Your instructions: Each line in the material below, starting at the one with "lengthwise, then thinly slice into" and ending at the one with "we maintain a", is to be reproduced exactly; no picture is to be copied.

□ □ □

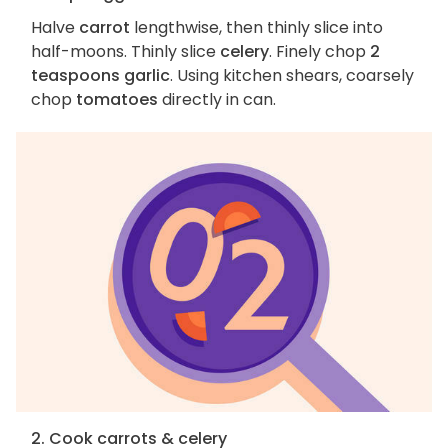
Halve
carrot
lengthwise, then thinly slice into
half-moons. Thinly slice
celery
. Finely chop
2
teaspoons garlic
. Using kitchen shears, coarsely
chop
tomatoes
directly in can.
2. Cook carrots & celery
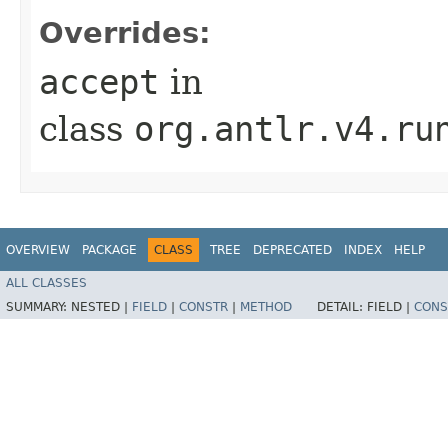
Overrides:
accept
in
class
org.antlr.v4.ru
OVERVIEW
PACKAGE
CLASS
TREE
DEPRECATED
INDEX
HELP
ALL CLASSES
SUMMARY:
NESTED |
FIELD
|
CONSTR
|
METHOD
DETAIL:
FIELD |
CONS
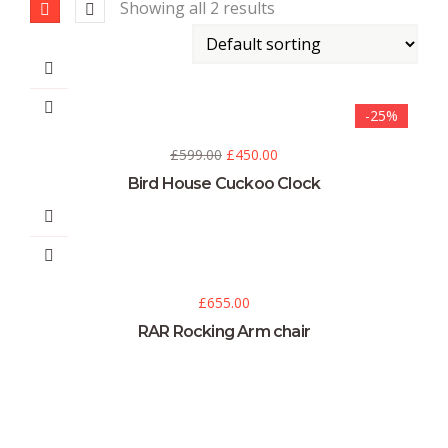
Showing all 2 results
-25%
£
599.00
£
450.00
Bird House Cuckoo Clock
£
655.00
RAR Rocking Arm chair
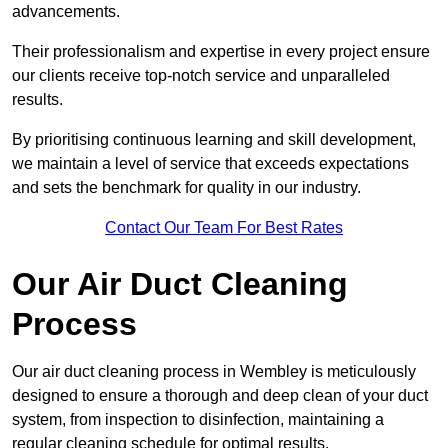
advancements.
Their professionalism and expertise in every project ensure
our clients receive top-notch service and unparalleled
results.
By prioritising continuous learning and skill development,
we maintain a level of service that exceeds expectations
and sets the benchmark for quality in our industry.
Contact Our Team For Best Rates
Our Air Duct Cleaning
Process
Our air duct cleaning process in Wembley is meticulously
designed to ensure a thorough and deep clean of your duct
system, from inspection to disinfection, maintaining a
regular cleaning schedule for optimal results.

□ □ □

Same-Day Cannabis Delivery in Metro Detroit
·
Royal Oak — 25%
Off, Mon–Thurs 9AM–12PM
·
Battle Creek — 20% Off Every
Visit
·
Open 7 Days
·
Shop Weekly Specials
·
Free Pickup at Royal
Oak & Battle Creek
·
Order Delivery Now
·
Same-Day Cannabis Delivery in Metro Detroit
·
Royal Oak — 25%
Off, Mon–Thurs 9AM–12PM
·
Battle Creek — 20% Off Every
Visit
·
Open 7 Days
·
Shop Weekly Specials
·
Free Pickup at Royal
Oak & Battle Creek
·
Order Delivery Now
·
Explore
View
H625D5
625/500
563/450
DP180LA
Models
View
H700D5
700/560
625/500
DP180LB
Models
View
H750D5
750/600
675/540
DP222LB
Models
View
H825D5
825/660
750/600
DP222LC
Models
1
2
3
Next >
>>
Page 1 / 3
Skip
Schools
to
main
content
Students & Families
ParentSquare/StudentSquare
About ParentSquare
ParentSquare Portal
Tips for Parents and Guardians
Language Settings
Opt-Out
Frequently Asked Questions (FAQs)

□ □ □

Problem solution:
lengthwise, then thinly slice into
half-moons. Thinly slice
celery
. Finely chop
2
teaspoons garlic
. Using kitchen shears, coarsely
chop
tomatoes
directly in can.
2. Cook carrots & celery
Overrides:
accept
in
class
org.antlr.v4.ru
OVERVIEW
PACKAGE
CLASS
TREE
DEPRECATED
INDEX
HELP
ALL CLASSES
SUMMARY:
NESTED |
FIELD
|
CONSTR
|
METHOD
DETAIL:
FIELD |
CONS
Showing all 2 results
-25%
£
599.00
£
450.00
Bird House Cuckoo Clock
£
655.00
RAR Rocking Arm chair
advancements.
Their professionalism and expertise in every project ensure
our clients receive top-notch service and unparalleled
results.
By prioritising continuous learning and skill development,
we maintain a level of service that exceeds expectations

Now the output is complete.